Although both varieties of bok choy are very similar to each other, I have different ways of preparing and cooking them. In my opinion, shanghai bok choy has a similar flavor throughout its stem and leaves so I like to keep them whole and just split them lengthwise to reveal its layered cross section. I like to do a little trim at the base if it's dried up but other than that a quick stir fry with some finely chopped garlic and a pinch of salt allows for its flavor and difference in texture between the stem and leaves to shine. When it comes to baby bok choy, I prefer to cut the leaves away from the stems. Due to the leaves' dark green color and earthy flavor I prefer to use them raw in a veggie rice roll or add them last to a noodle dish for color and flavor. As for the milky white bottoms I’ll save them to add to a broth or soup because I love the crunch it lends without changing the flavor of the broth. 

Regardless of the variety of bok choy you prefer, it is important to do two things. The first is to wash them thoroughly. Due to the way they grow up from the ground they will gather soil and critters in between their leaves so I prefer to expose their stems, run them under cold water and spin them dry. The second important thing to do is to NOT overcook them. You want to cook them over very high heat in order to keep their fresh bright flavor and crunchy texture intact. Whether you choose to sear them for a stir fry or boil them in a soup, make sure to cook them hot and fast otherwise they will start to deteriorate and become mushy and bitter! Check out my recipes below and Mike G’s recipes here! 

Baby Bok Choy & Shrimp Rice Wraps 


  • 1 small purple potato, peeled and cut into fries 
  • 3 frozen shrimp tempura or your choice of protein
  • 7 - 8 baby bok choy 
  • 3 rice roll wrappers
  • 1 carrot, sliced into matchsticks  
  • 1 cucumber, sliced into matchsticks   
  • 3 green scallions tops
  • Sesame seeds, optional


  1. To your oven or air fryer, add the shrimp tempura and purple sweet potato fries. Roast at 370 degrees for 7 - 8 minutes.
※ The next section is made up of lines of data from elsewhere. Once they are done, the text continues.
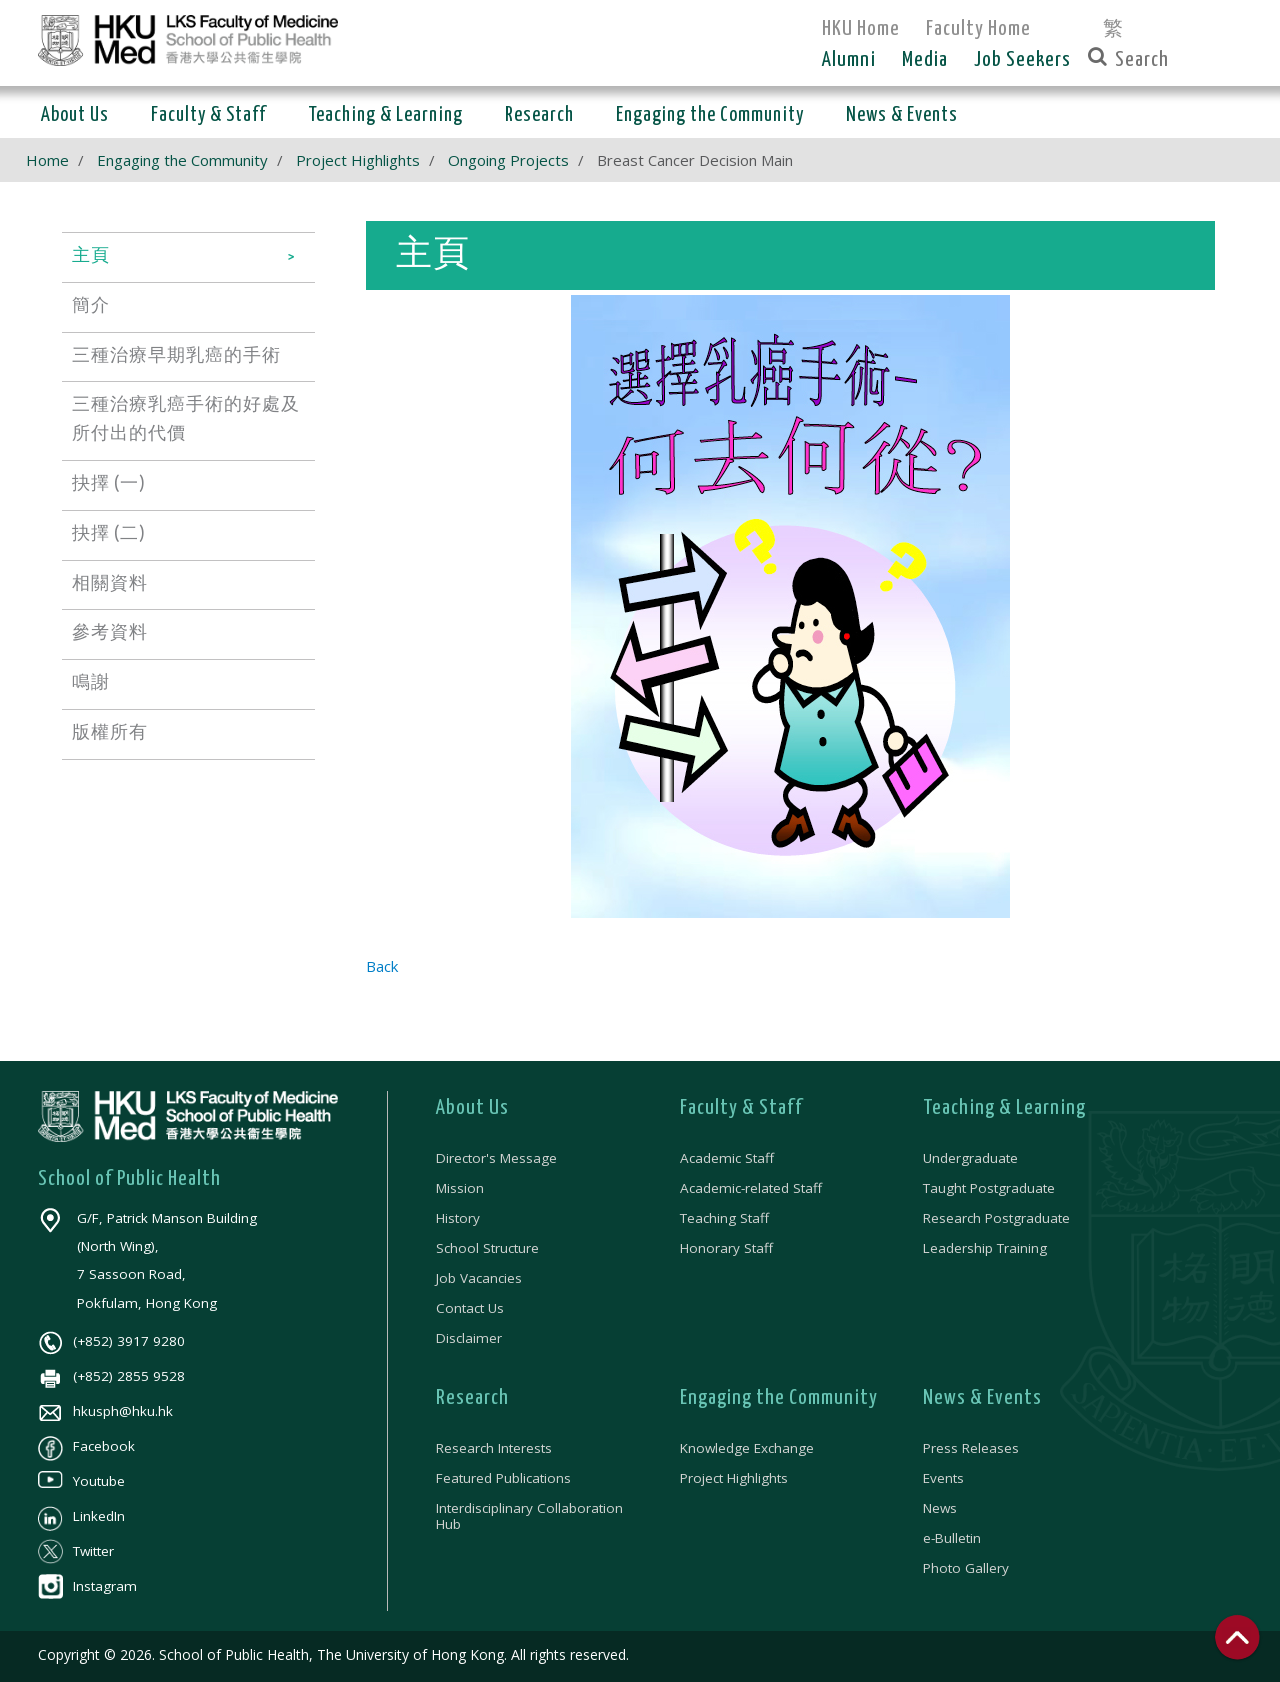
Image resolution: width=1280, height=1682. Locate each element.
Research (472, 1398)
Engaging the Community (182, 160)
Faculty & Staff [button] (208, 115)
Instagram (87, 1586)
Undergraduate (970, 1158)
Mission (460, 1188)
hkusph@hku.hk (105, 1411)
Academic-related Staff (751, 1188)
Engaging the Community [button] (710, 115)
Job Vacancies (479, 1278)
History (458, 1218)
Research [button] (539, 115)
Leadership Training (985, 1248)
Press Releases (971, 1448)
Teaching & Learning (1004, 1108)
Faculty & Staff (741, 1108)
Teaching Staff (724, 1218)
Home (47, 160)
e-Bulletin (952, 1538)
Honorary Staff (726, 1248)
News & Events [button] (902, 115)
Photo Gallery (966, 1568)
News (940, 1508)
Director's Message (496, 1158)
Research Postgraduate (996, 1218)
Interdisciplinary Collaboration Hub (529, 1516)
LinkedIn (81, 1516)
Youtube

If you potatoes need more time, just take out the tempura and continue cooking the potatoes until tender. 
  2. Next, cut the leaves off the stem of the baby bok choy. Save the bottoms for a soup or another recipe. Wash the leaves to get rid of any dirt and spin or towel dry. 
  3. Dip your rice roll wrapper in some cold water and lay down on your cutting board. Place the bok choy leaves down followed by sliced carrots, sliced cucumbers, and purple potato fries, scallions, and shrimp tempura, 
  4. Roll your rice roll tightly without ripping it. Top with sesame seeds and serve with your favorite sauce. Enjoy! 

Sauteed Shanghai Bok Choy 


  • 1 pound of shanghai bok choy
  • 2 tablespoons of oil  
  • 2 cloves of garlic, peeled and minced
  • Pinch of salt 
  • Sesame oil, optional


  1. Start by trimming the base of the bok choy if you find that its dried up and remove any leaves that are rotting or yellowing.Then split the shanghai bok choy in half lengthwise. 
  2. Run them under water to get rid of any dirt or bugs in between the leaves. Then leave them to soak in fresh cold water for 10 minutes. Drain and spin or towel dry them. 
  3. Grab a wok or large skillet with high sides and turn the flame to high. Drizzle in some oil and once it starts to shimmer drop in the cleaned and dried bok choy. 
  4. Give them a quick toss in the oil and then cover with a lid for 1 minute. 
  5. Remove the lid and add in the minced garlic and salt. Stir to combine and cook for another minute. 
  6. Quickly remove the cooked bok choy from the pan onto a plate. Drizzle some optional sesame oil over the top and enjoy as your quick veggie side dish!